---- Information supplied

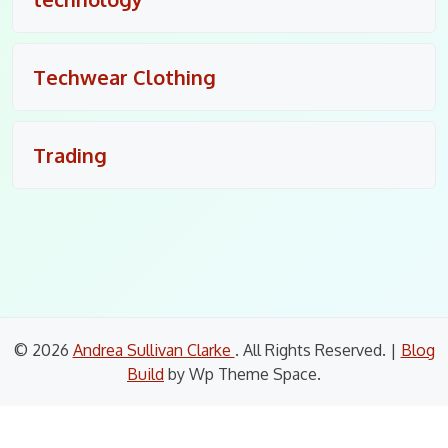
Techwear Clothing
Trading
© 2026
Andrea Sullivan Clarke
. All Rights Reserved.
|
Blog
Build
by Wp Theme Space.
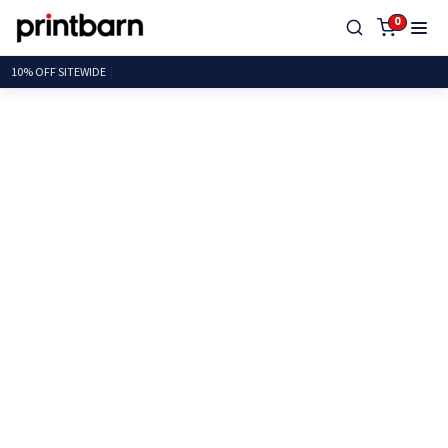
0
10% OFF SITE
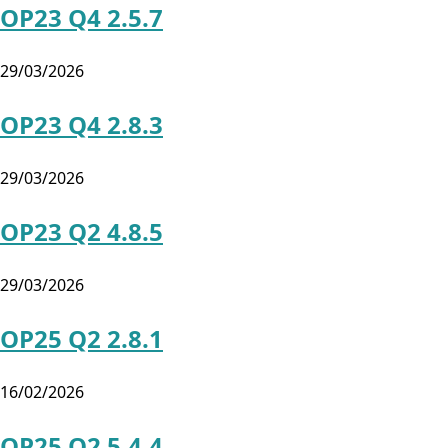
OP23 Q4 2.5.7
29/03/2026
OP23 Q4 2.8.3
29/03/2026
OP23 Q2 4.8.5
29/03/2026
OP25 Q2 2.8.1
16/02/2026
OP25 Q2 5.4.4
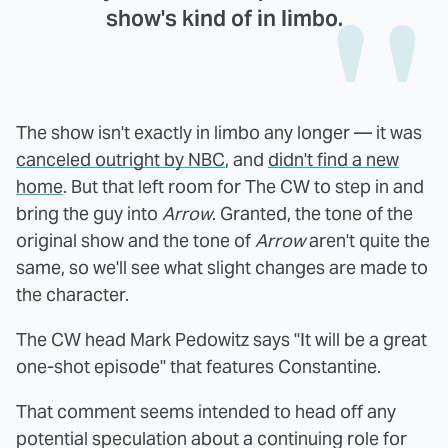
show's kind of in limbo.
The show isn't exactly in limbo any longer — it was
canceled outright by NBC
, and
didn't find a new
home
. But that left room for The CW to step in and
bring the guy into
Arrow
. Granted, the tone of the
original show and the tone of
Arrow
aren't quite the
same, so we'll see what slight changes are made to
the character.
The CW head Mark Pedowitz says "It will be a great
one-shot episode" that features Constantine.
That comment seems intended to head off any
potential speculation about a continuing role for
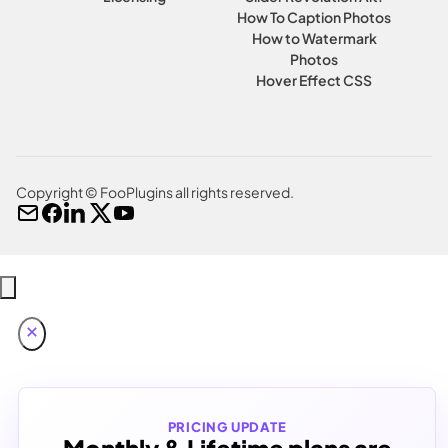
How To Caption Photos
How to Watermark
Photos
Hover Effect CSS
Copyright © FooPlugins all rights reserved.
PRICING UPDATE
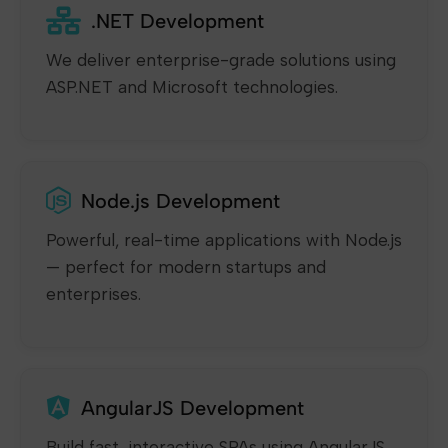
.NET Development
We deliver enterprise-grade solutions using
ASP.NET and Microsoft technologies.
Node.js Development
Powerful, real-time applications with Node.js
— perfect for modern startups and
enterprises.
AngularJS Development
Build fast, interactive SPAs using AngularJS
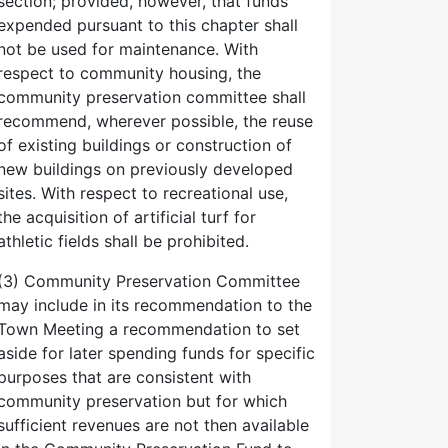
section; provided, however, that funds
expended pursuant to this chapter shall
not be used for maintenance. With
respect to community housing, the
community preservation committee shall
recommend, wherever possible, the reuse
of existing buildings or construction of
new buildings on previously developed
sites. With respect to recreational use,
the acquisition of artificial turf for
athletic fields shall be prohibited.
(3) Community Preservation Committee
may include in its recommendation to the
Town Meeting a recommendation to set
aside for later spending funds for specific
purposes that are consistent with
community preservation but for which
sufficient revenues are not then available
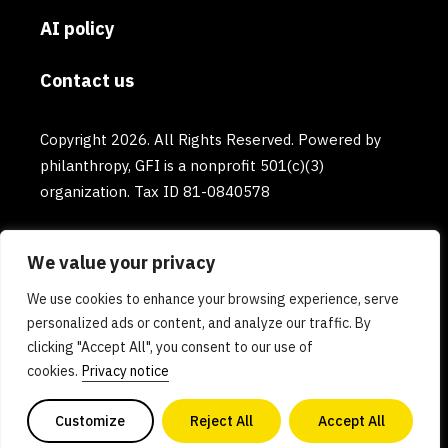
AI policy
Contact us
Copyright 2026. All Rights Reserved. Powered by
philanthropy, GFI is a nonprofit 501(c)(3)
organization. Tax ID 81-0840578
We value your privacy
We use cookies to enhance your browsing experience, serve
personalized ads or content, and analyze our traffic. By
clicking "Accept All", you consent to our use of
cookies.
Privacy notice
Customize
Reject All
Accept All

--------

=== Work instruction ===
Give back the material above exactly as it appears, minus the pictures.

=== Expected output ===
Techwear Clothing
Trading
© 2026
Andrea Sullivan Clarke
. All Rights Reserved.
|
Blog
Build
by Wp Theme Space.
0
10% OFF SITE
OP23 Q4 2.5.7
29/03/2026
OP23 Q4 2.8.3
29/03/2026
OP23 Q2 4.8.5
29/03/2026
OP25 Q2 2.8.1
16/02/2026
OP25 Q2 5.4.4
show's kind of in limbo.
The show isn't exactly in limbo any longer — it was
canceled outright by NBC
, and
didn't find a new
home
. But that left room for The CW to step in and
bring the guy into
Arrow
. Granted, the tone of the
original show and the tone of
Arrow
aren't quite the
same, so we'll see what slight changes are made to
the character.
The CW head Mark Pedowitz says "It will be a great
one-shot episode" that features Constantine.
That comment seems intended to head off any
potential speculation about a continuing role for
How To Caption Photos
How to Watermark
Photos
Hover Effect CSS
Copyright © FooPlugins all rights reserved.
PRICING UPDATE
.NET Development
We deliver enterprise-grade solutions using
ASP.NET and Microsoft technologies.
Node.js Development
Powerful, real-time applications with Node.js
— perfect for modern startups and
enterprises.
AngularJS Development
Build fast, interactive SPAs using AngularJS
section; provided, however, that funds
expended pursuant to this chapter shall
not be used for maintenance. With
respect to community housing, the
community preservation committee shall
recommend, wherever possible, the reuse
of existing buildings or construction of
new buildings on previously developed
sites. With respect to recreational use,
the acquisition of artificial turf for
athletic fields shall be prohibited.
(3) Community Preservation Committee
may include in its recommendation to the
Town Meeting a recommendation to set
aside for later spending funds for specific
purposes that are consistent with
community preservation but for which
sufficient revenues are not then available
AI policy
Contact us
Copyright 2026. All Rights Reserved. Powered by
philanthropy, GFI is a nonprofit 501(c)(3)
organization. Tax ID 81-0840578
We value your privacy
We use cookies to enhance your browsing experience, serve
personalized ads or content, and analyze our traffic. By
clicking "Accept All", you consent to our use of
cookies.
Privacy notice
Customize
Reject All
Accept All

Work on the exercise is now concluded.